The problem: For the records that follow, please set down exactly the lines between the one holding "into an airplane'" and the one holding "Leonardo and comfort", inclusive, and only those.

Record set:
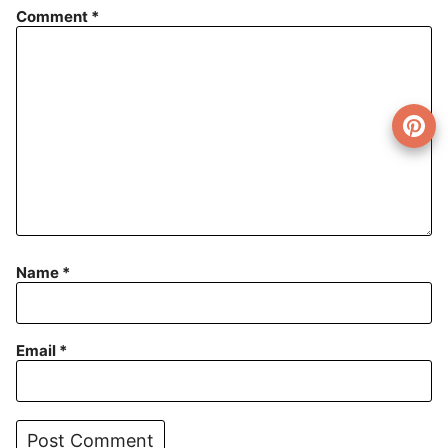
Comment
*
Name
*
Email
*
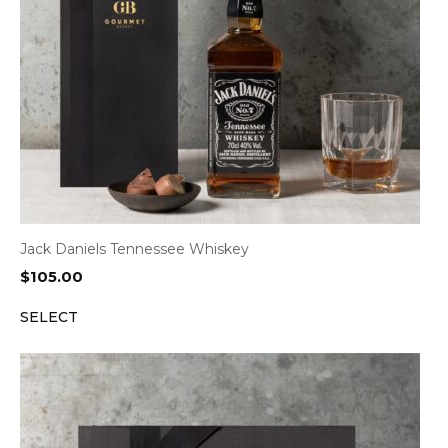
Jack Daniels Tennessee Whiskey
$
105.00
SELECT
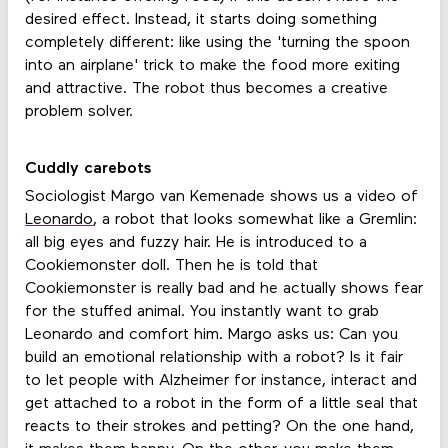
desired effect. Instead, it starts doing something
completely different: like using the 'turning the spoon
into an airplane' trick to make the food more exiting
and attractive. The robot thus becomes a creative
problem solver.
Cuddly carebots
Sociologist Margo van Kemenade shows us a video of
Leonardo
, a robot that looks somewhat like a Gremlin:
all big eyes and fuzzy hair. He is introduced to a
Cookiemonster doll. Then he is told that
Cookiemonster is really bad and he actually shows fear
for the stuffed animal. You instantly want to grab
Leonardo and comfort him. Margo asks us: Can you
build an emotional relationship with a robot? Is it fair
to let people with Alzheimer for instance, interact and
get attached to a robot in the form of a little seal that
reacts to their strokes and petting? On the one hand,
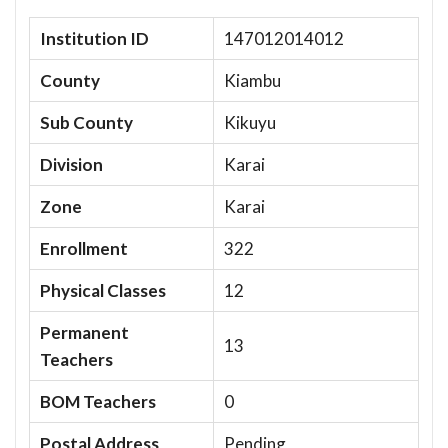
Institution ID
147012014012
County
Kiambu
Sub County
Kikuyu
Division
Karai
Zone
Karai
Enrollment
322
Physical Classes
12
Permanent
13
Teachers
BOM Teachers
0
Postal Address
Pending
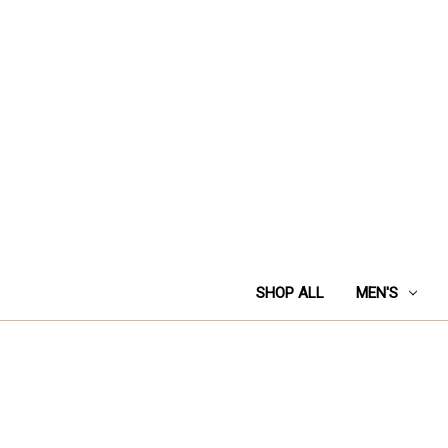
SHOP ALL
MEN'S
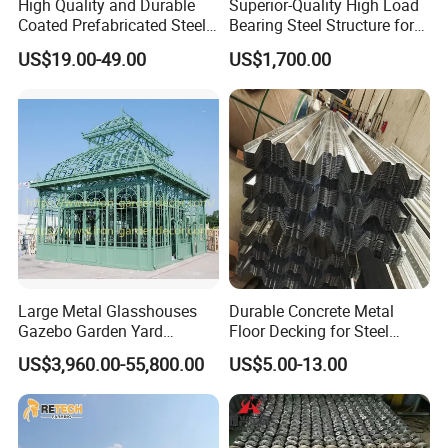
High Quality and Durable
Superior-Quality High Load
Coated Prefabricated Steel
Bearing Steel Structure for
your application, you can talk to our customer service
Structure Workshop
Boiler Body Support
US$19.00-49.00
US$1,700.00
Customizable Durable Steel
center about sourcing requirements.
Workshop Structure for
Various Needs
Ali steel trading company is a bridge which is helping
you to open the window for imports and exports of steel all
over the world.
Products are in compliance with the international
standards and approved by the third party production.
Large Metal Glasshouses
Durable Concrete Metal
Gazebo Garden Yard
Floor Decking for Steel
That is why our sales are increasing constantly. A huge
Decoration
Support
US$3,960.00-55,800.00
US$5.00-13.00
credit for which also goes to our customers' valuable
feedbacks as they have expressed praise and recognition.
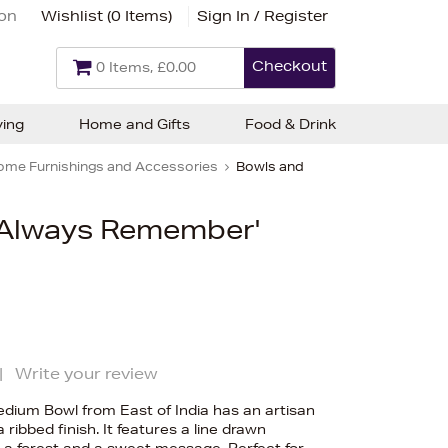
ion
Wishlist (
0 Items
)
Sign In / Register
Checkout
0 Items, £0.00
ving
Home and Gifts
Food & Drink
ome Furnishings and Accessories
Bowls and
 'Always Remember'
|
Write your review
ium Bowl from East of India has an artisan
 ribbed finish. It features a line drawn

The answer:
into an airplane' trick to make the food more exiting
and attractive. The robot thus becomes a creative
problem solver.
Cuddly carebots
Sociologist Margo van Kemenade shows us a video of
Leonardo
, a robot that looks somewhat like a Gremlin:
all big eyes and fuzzy hair. He is introduced to a
Cookiemonster doll. Then he is told that
Cookiemonster is really bad and he actually shows fear
for the stuffed animal. You instantly want to grab
Leonardo and comfort him. Margo asks us: Can you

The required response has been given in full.